Closed gcongiu closed 1 year ago
Adding reproducer: issue_103_reproducer.txt build:
gcc -o test issue_103_reproducer.c -I$ROCM_ROOT/include -I$ROCM_ROOT/include/hsa -I$ROCM_ROOT/include/rocprofiler -ldl -L$ROCM_ROOT/lib -lhsa-runtime64
run:
ROCP_LIB_PATH=$ROCM_ROOT/lib ./test
I encountered the same issue and did some debugging. The problem seems to occur here. GetGpuAgentInfo
fails with the supplied agent index and the callback is never called.
The numbering for GPUs was changed in this commit. With the new numbering GetGpuAgentInfo fails since it still uses the old numbering. The PrintGpuAgents
function might be affected by this too.
I was able to patch the issue with this:
#include<algorithm>
...
bool HsaRsrcFactory::GetGpuAgentInfo(uint32_t idx, const AgentInfo** agent_info) {
// Iterate over Gpu list
auto it = std::find_if(gpu_list_.cbegin(), gpu_list_.cend(), [idx](const AgentInfo* agent) {
// Return first agent with matching id
return agent->dev_index == idx;
});
if(it != gpu_list_.cend()) {
*agent_info = *it;
return true;
} else {
return false;
}
}
This, however breaks AMDs CLI since they rely on passing NULL
as an agent (link) which defaults to index 0. With the new numbering, an agent with the device index 0 may not be present.
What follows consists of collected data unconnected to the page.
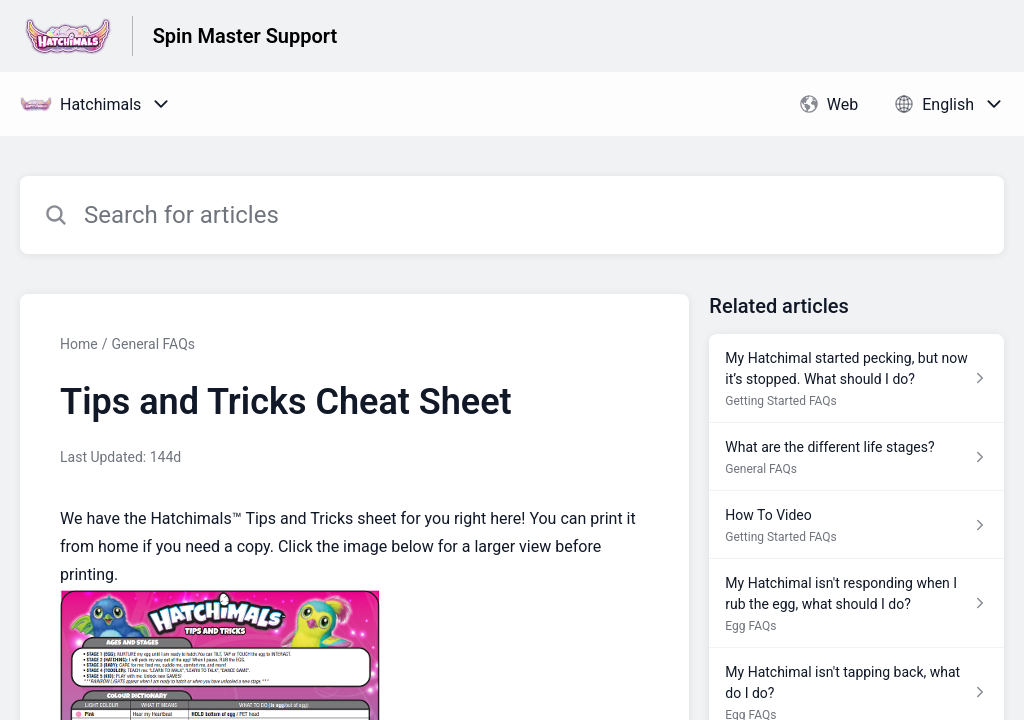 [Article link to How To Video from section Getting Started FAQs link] (856, 525)
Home (79, 344)
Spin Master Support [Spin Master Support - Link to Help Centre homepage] (245, 36)
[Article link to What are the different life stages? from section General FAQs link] (856, 457)
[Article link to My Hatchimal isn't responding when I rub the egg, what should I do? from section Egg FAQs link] (856, 603)
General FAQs (153, 344) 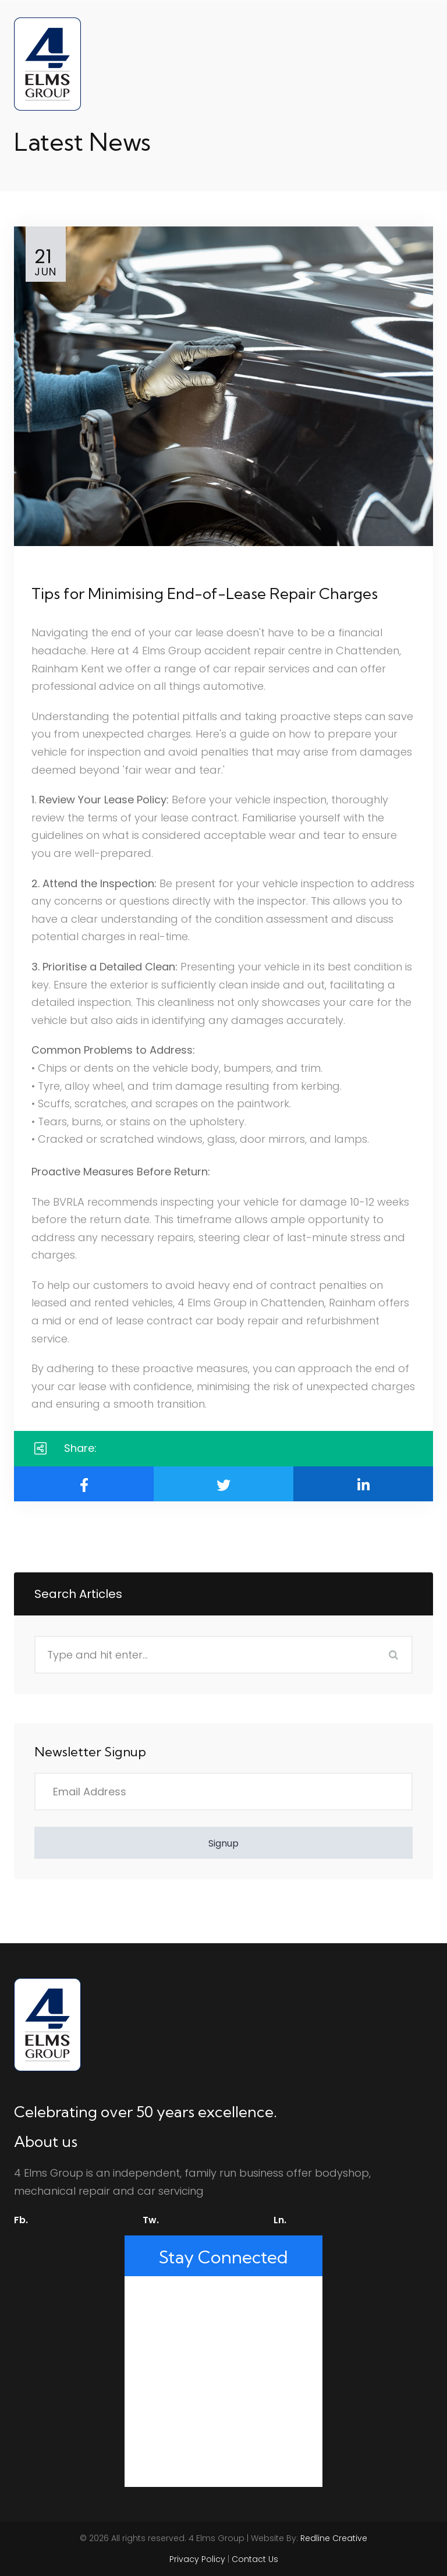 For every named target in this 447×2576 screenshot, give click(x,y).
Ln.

I think the following might be the cause of the misbehave:
74ecd34d uint32_t driver_node_id;
74ecd34d status = hsa_api_.hsa_agent_get_info(
74ecd34d agent,
74ecd34d static_cast<hsa_agent_info_t>(HSA_AMD_AGENT_INFO_DRIVER_NODE_ID),
74ecd34d &driver_node_id);
74ecd34d CHECK_STATUS("hsa_agent_get_info(gpu hsa_driver_node_id)", status);
74ecd34d agent_info->dev_index = driver_node_id;
I did a git blame and searched for code that was introduced in November last year. I have not confirmed this is the root cause though.
[EDIT] I reverted the commit above and that fixes the problem.
Hi @gcongiu and @sebinbash, sorry y'all are encountering these issues. Our research tool omnitrace was broken by this bug too (https://github.com/AMDResearch/omnitrace/issues/268) so I'll make sure it gets taken care of and I'll get back to y'all with an update.
Thanks for all the helpful research.
This issue was solved in rocm-5.5.0 RC5
PAPI uses
rocprofiler_iterate_info
to enumerate events from different agents in the system. This function seems to be broken since version 5.4.0 of rocprofiler.